Will the citizenship question break the census? No, says economics prof

Matt Weeks | Jul. 09, 2019

The next U.S. Census will be conducted in 2020, providing the federal government with a host of data about American residents. That information will be used to determine things such as the number of seats each state has in the House of Representative and how federal funds are distributed. 

The University of Georgia’s Ian Schmutte, associate professor of economics at the Terry College of Business and former economist at the U.S. Census Bureau, has published research about the agency and how it can best deliver their data to policymakers. 

What kind of information does the government want from the census?

The decennial census is the primary source of information about the demographic makeup of our country. Section 2 of the 14th Amendment to the Constitution requires that we conduct a census of the population every 10 years. Currently, the decennial census collects information on the number of people living in a household along with their gender, race, ethnicity and age.

Using this information, the Census Bureau can publish detailed statistics on the demographic makeup of all neighborhoods (e.g. census tracts) in the U.S.

Data from the census is used:

  • For the apportionment of congressional seats to the states,
  • By state legislatures to draw congressional and other voting districts
  • For the allocation of around $675 billion in federal funds
  • For enforcement of the Voting Rights Act
  • By city planners to help plan, for example, the locations of schools or emergency services
  • By businesses to help choose new locations and predict market opportunities

 

The decennial census is also used as a “gold standard” basis for the design and evaluation of other surveys conducted in the public and private sectors.

 

Do taxpayers have access to the data collected?

The Census Bureau provides copious amounts of information based on the census to the general public. It provides literally millions of tables that describe the demographic makeup of each neighborhood in the U.S. In addition, the Census Bureau publishes the anonymized data of a random sample of individuals that researchers, reporters and others can use to assemble their own customized analysis.

 

There’s been a lot of talk about whether or not a question about citizenship should be included in the questionnaire.  How would that affect the data and how the government releases it?

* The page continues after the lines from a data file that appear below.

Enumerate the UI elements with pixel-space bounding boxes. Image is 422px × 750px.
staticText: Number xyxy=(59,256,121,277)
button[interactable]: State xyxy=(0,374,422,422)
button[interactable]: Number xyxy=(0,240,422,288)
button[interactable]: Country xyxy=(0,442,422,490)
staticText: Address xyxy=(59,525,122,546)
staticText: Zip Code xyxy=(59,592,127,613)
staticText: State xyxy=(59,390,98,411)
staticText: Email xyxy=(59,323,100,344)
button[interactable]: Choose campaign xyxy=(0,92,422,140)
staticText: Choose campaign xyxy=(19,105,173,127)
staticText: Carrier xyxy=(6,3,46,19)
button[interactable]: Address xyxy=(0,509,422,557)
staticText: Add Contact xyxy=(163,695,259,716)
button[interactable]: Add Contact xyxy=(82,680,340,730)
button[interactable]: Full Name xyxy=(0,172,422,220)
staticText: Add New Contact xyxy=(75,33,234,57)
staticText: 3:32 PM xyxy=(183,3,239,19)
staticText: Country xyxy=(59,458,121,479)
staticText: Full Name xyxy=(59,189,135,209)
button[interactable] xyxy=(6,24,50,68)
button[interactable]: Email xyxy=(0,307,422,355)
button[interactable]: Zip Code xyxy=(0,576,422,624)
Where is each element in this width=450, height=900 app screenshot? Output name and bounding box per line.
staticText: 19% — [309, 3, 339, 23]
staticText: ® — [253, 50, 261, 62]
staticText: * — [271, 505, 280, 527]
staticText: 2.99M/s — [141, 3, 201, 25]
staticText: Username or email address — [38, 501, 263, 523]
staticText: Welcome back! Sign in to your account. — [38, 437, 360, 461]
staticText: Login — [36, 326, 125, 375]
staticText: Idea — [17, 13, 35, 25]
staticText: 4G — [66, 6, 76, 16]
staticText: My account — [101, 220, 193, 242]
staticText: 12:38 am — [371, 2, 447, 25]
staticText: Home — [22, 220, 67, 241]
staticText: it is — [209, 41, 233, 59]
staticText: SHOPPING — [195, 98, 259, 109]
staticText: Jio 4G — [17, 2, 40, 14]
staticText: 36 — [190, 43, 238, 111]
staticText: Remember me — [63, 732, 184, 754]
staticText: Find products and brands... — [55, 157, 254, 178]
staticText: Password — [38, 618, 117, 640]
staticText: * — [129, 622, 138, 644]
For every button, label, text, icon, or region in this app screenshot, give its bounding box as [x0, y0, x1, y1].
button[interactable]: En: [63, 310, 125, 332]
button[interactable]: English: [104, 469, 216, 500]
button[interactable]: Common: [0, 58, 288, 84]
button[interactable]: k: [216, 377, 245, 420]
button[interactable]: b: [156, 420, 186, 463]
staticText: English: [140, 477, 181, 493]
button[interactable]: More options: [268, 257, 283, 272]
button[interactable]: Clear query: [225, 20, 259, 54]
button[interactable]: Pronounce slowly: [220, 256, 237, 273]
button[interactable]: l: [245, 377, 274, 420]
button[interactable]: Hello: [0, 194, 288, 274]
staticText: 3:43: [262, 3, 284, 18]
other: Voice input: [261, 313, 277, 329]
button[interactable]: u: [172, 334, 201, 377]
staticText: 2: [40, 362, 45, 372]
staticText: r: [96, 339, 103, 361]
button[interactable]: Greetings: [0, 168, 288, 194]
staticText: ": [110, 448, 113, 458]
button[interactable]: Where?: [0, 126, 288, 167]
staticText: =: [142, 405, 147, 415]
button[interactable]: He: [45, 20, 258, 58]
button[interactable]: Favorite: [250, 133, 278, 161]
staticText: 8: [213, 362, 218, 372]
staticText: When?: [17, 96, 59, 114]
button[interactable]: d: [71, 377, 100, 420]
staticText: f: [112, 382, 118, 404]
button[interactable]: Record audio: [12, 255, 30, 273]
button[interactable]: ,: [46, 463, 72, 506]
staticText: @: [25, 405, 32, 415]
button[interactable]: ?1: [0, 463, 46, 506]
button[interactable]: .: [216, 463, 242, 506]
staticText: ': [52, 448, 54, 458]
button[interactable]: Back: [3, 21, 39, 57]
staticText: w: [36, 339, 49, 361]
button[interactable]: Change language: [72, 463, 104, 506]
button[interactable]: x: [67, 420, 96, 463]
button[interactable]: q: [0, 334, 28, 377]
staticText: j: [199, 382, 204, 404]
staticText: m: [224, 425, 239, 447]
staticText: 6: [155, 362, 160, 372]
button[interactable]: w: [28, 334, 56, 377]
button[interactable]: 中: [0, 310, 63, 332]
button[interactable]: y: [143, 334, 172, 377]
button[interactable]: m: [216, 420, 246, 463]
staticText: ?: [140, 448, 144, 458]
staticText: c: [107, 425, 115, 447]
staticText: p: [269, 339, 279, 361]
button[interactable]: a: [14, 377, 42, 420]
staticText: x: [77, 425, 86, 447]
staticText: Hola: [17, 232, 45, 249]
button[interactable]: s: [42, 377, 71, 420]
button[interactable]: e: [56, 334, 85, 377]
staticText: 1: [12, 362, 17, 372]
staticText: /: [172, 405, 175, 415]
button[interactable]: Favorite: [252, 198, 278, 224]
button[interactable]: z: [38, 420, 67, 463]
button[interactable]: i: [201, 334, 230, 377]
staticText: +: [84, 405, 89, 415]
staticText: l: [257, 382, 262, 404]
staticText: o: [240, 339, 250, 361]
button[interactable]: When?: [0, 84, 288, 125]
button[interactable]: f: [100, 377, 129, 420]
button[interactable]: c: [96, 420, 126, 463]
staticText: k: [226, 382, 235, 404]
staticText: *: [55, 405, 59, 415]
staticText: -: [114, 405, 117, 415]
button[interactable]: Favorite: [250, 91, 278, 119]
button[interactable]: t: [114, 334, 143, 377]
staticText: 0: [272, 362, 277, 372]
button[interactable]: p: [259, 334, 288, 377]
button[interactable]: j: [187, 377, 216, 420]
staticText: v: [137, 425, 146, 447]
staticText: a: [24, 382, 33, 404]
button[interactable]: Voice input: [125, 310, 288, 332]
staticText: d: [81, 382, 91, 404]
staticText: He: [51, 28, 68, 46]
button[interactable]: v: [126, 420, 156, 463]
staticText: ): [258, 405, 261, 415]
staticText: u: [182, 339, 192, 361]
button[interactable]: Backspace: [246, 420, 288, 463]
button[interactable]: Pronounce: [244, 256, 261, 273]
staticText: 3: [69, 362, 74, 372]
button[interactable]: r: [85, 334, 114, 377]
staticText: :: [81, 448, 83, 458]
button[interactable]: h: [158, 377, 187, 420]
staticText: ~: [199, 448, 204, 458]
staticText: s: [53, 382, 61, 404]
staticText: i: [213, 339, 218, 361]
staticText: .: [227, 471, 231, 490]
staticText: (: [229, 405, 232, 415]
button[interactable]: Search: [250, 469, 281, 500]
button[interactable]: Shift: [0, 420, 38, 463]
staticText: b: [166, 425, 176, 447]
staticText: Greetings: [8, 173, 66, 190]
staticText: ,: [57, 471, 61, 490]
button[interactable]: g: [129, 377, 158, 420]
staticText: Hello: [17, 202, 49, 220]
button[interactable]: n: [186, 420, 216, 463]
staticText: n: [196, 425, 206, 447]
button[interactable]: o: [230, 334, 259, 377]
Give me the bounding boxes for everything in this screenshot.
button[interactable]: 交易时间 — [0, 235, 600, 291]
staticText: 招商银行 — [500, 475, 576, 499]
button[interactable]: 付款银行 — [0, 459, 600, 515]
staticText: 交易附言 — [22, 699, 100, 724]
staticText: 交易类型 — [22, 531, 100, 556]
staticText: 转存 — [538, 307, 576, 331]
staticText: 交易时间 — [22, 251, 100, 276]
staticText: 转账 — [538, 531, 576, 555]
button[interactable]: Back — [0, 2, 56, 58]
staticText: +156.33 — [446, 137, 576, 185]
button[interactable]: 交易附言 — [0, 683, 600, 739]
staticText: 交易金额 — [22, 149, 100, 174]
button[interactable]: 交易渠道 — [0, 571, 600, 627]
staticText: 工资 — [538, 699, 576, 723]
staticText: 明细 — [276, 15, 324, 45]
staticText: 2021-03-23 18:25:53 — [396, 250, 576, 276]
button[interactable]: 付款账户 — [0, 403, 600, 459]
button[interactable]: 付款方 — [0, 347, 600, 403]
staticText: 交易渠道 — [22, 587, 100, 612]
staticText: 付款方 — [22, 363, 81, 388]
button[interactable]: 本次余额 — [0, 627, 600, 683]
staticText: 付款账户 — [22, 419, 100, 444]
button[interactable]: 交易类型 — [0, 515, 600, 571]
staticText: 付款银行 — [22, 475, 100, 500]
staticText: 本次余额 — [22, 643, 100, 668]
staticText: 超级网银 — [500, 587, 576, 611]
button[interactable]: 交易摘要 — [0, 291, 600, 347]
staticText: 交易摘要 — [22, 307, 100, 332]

Whatever questions are included, the Census Bureau will take all necessary steps to ensure a complete count, and to comply with its dual mission to provide accurate statistical summaries of the population while protecting the privacy and confidentiality of its respondents.

 

How do you balance the right of privacy on the census with the public good that it represents?

This is ultimately a social question that depends on how we, as a polity, balance the benefits of having accurate data with the costs of privacy loss. To be clear, by law the Census Bureau is not allowed to share the information it collects with other parts of the government that might use them for, say, law enforcement or other administrative purposes. When people respond to the census, they should feel very confident that their private responses will not be inappropriately shared with other parts of the government, nor leaked due to a security breach.

That said, my research with John Abowd deals with privacy loss that arises from publishing summaries of individual responses to the Census. Those publications have the potential, when combined with other information, to reveal small amounts of information about individuals. The Census Bureau has long been aware of this issue and uses tools of statistical disclosure limitation to ensure that privacy losses are as negligible as possible, given the need for accurate data.

In our recently published papers, Abowd and I argue that publishing better statistics – which enable better decisions – requires greater risk of privacy loss. To understand whether we should publish more accurate statistics depends on the cost of accuracy, in terms of increased risk of privacy loss and our willingness as a society to pay that price. Both are hard questions to answer, and depend on the value of better governmental and business decisions, and the harm from privacy losses.